Central visual library
Their Miro boards contained GIFs, still images from music videos, magazines, and cultural references — all accessible to the entire Sony Pictures Imageworks team..
“It just became this huge library of information that we had been working on and collected for like I don’t know 3-4 years,” Kang explains.
This wasn’t just storage; it was the foundation that guided every creative decision and kept everyone aligned.
Seamless co-direction
The infinite zoom capabilities allowed the team to work together seamlessly, moving between macro vision and micro details.
“We joke that we shared a brain … It was just completely a collaborative process all the way to the end,” Kang says of their teamwork.
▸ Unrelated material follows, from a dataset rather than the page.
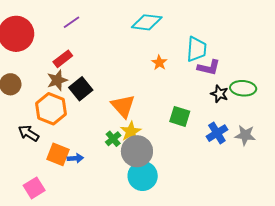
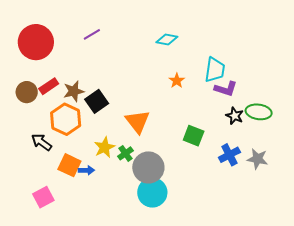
cyan diamond: (147, 22) -> (167, 40), size x0.7
red rectangle: (63, 59) -> (49, 86), moved
yellow star: (131, 132) -> (104, 147), moved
End-to-end creative production
The team transformed unstructured inputs like initial cultural research and visual inspiration into structured outputs in the form of final animations, all in Miro.
Capturing complex creative processes in a shared workspace, the KPop Demon Hunters team demonstrated that Miro delivers value far beyond brainstorming sessions.
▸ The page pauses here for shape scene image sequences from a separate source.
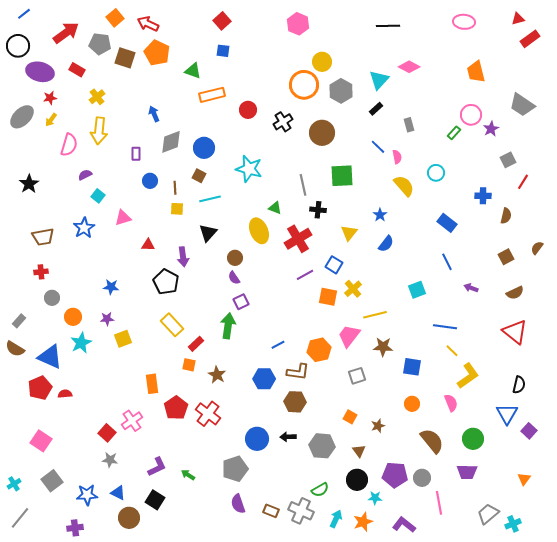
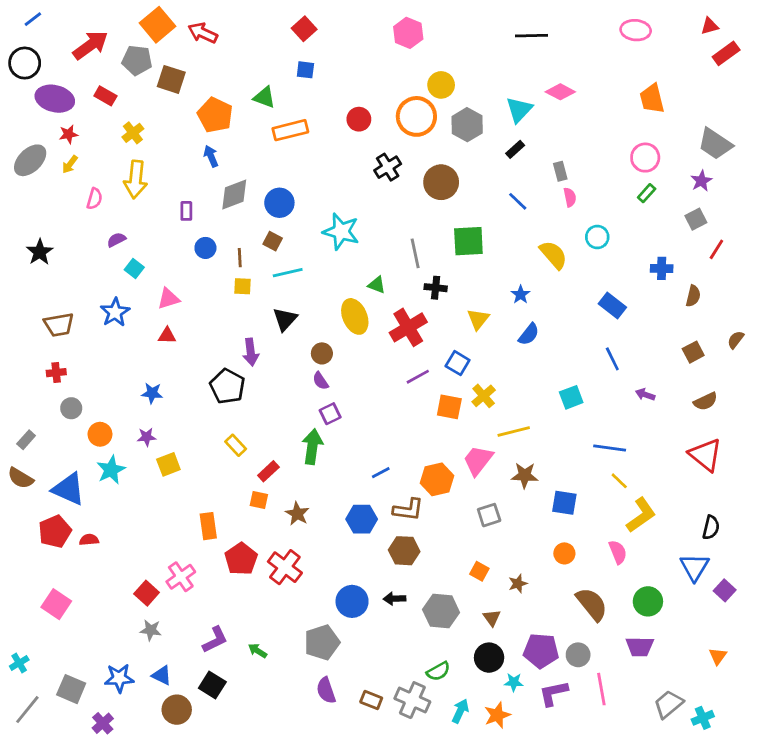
orange square: (115, 18) -> (158, 25), size x1.4
orange pentagon: (157, 53) -> (215, 115), moved
red circle: (248, 110) -> (359, 119), moved
purple star: (491, 129) -> (701, 181), moved
green rectangle: (454, 133) -> (647, 193), moved
pink semicircle: (69, 145) -> (95, 199), size x0.7
pink semicircle: (397, 157) -> (570, 197), moved
red triangle: (148, 245) -> (167, 336), moved
yellow rectangle: (172, 325) -> (236, 445), size x0.7
gray square: (52, 481) -> (71, 689), moved, turned -30
purple L-shape: (404, 525) -> (553, 693), moved, turned -50
purple cross: (75, 528) -> (103, 723), turned -35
The result speaks for itself: a 90-minute film that broke records on both Netflix and Spotify within weeks of release, proving that the right collaborative tools can accelerate complex creative processes while maintaining artistic excellence.
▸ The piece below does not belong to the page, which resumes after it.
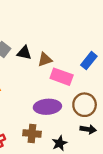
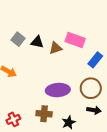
blue rectangle: (89, 61) -> (95, 60), moved
pink rectangle: (62, 77) -> (75, 40), moved

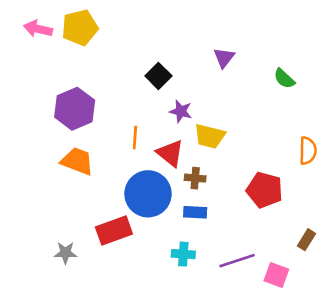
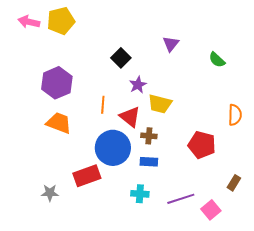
purple star: (181, 111) -> (138, 85), turned 30
pink square: (276, 275) -> (211, 210), turned 30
The bigger picture for creative teams
When you’re managing creative projects that span years and involve hundreds of contributors, traditional tools break down. Email chains lose context. File versions multiply. Creative vision gets diluted across departments.
KPop Demon Hunters proves a different approach works. By centralizing inspiration and making it accessible to everyone — from directors to animators to editors — creative teams can scale without losing their soul. The film’s breakthrough success came not despite its large team, but because that team stayed connected to a shared creative vision.
For creative leaders facing similar challenges, the lesson is clear: leverage your collaborative workspace as the visual foundation for keeping everyone aligned on what you’re building, even as your team grows and your project evolves.